How many data scientists are currently employed today and will be employed at Verizon?


Well, right now, I think there is one. I think we have another person in our team, so there’s two. Then we’re going to be scaling it out to about 20 in total. Not just data scientists though, because as you know, we need to have data science people, operations people, infrastructure people, as well as a strong product management team because those are the people who are going to be articulating what we need to build and how we’re going to build it for our consumer base.


So, maybe if we picture this as a stack where you’ve got the end business users who are talking to the data scientists and the data scientists are talking to the developers and the developers are talking to some of the core infrastructure folks and on down. So, maybe to take it one layer down on the stack, Todd, you’ve seen stacks built at Yahoo. You were at TeraData before that, now you’re at Continuuity, and you’re really focused at Continuuity on building tools or developers, you want to make this easier for all of us to get value out of all of this data we’re collecting. Tell us a little bit about what you think developers want from all of these tools that are out there. What are they looking for? What’s the criteria for the big data stack?


I think developers are looking for simple tools, simple APR’s to become productive and actually build applications quickly. Right now the state of the art in the system is dealing with low-level infrastructure components and most developers are not going to sit down and suddenly become PhD’s and distributor systems are not going to become PhD’s in master scale networking, but, they’re very, very good at building business logic and middle tier applications. What they want is to be able to use the power of the infrastructure without actually having to really worry about the internals of the infrastructure.


Could you maybe give an example of today, without Continuuity or existing tools, what is today too hard to do as a developer with you big data? What, in your experience, have you seen that just takes too long?

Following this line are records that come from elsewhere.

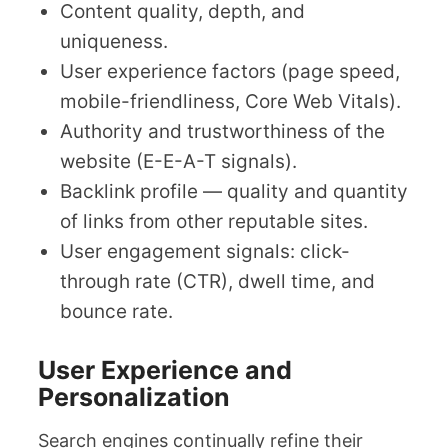
Content quality, depth, and
uniqueness.
User experience factors (page speed,
mobile-friendliness, Core Web Vitals).
Authority and trustworthiness of the
website (E-E-A-T signals).
Backlink profile — quality and quantity
of links from other reputable sites.
User engagement signals: click-
through rate (CTR), dwell time, and
bounce rate.
User Experience and
Personalization
Search engines continually refine their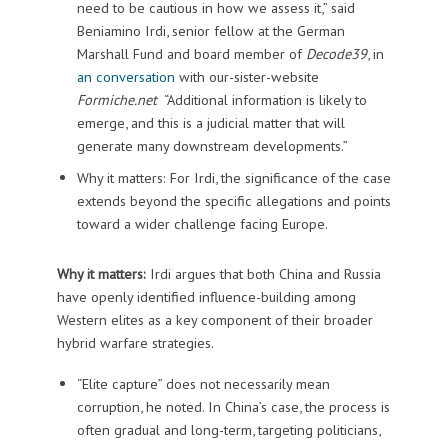
need to be cautious in how we assess it,” said
Beniamino Irdi, senior fellow at the German
Marshall Fund and board member of
Decode39
, in
an conversation
with our-sister-website
Formiche.net
“Additional information is likely to
emerge, and this is a judicial matter that will
generate many downstream developments.”
Why it matters: For Irdi, the significance of the case
extends beyond the specific allegations and points
toward a wider challenge facing Europe.
Why it matters:
Irdi argues that both China and Russia
have openly identified influence-building among
Western elites as a key component of their broader
hybrid warfare strategies.
“Elite capture” does not necessarily mean
corruption, he noted. In China’s case, the process is
often gradual and long-term, targeting politicians,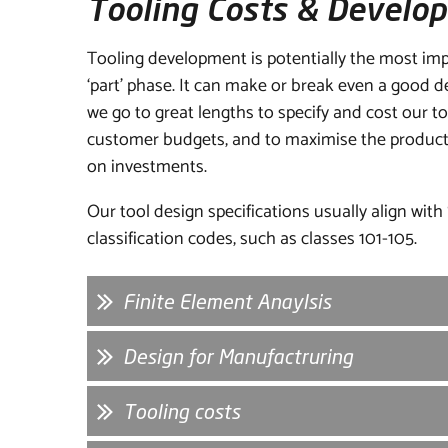
Tooling Costs & Develo
Tooling development is potentially the most imp
‘part’ phase. It can make or break even a good d
we go to great lengths to specify and cost our t
customer budgets, and to maximise the product 
on investments.
Our tool design specifications usually align with
classification codes, such as classes 101-105.
Finite Element Anaylsis
Design for Manufactruring
Tooling costs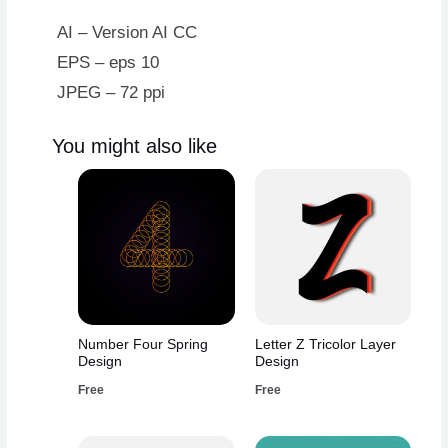
Design
quantity
AI – Version AI CC
EPS – eps 10
JPEG – 72 ppi
You might also like
Number Four Spring
Letter Z Tricolor Layer
Design
Design
Free
Free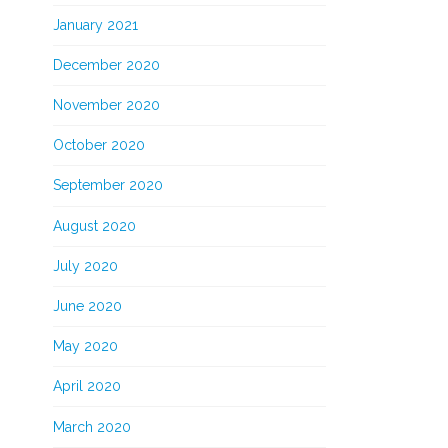
January 2021
December 2020
November 2020
October 2020
September 2020
August 2020
July 2020
June 2020
May 2020
April 2020
March 2020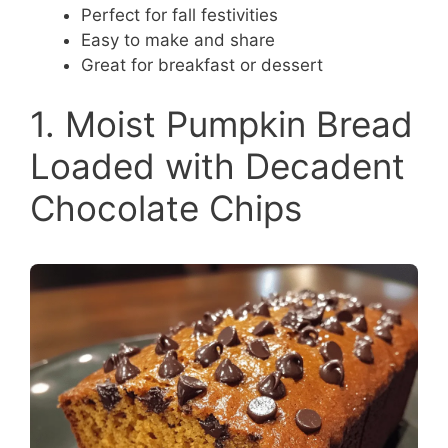
Perfect for fall festivities
Easy to make and share
Great for breakfast or dessert
1. Moist Pumpkin Bread
Loaded with Decadent
Chocolate Chips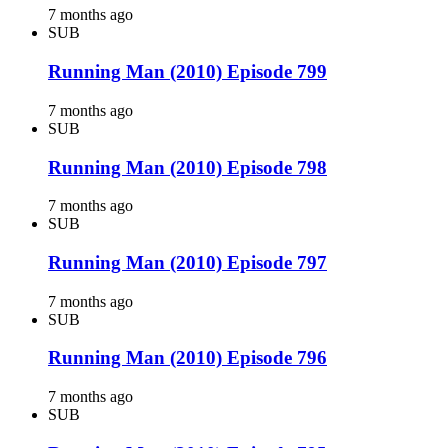
7 months ago
SUB
Running Man (2010) Episode 799
7 months ago
SUB
Running Man (2010) Episode 798
7 months ago
SUB
Running Man (2010) Episode 797
7 months ago
SUB
Running Man (2010) Episode 796
7 months ago
SUB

Well just think about what are the simple things that you want to do with your data? You want to be able to get your data, you want to be able to process it, you want to be able to share it, you want to be able to query it, right? Right now you’re going to end up with maybe three or four systems, just data ingestion on any kind of scale, you have one system running, probably some real time streaming system, could be Storm, could be TODD PAPAIOANNOU, could be some data pipeline thing that you’ve built yourself. You’re going to try to land that off into a processor on top of that. It’s a completely different skill set now for building mass produced jobs, which by the way is a low-level arcanery. To serve it from your website, you’re going to have to ship it out of that and you’re probably going to stick it into some serving tier. It could be a memory database, probably a traditional RBMS database, or some key value store. This entire set of different components in your application stack, they require different skills from the developers and actually different hardware prints in the large part to make them work. That’s BS. People don’t want to do that. They want to just get value out of their data.


Interesting. So, I guess I’ll go one layer down to Silvius at Quantcast. You were telling us in the green room a little bit about how you made the decision at Quantcast to rewrite HDFS. You guys have something called QFS, which I said stand for Quality Distributed File System, you said, no, it’s Quantcast, Q for Quantcast. So, you were talking about the need for efficiency, how there are times that you guys obviously looked for open source offerings and you made some decisions that you need to rewrite some of that internally. I’ll ask in a different way, which is, if you were starting over today at Quantcast and you came in with a budget, what things would you build and what things would you buy? What are some of the criteria and things you’re looking for, and might you do everything over and as you did?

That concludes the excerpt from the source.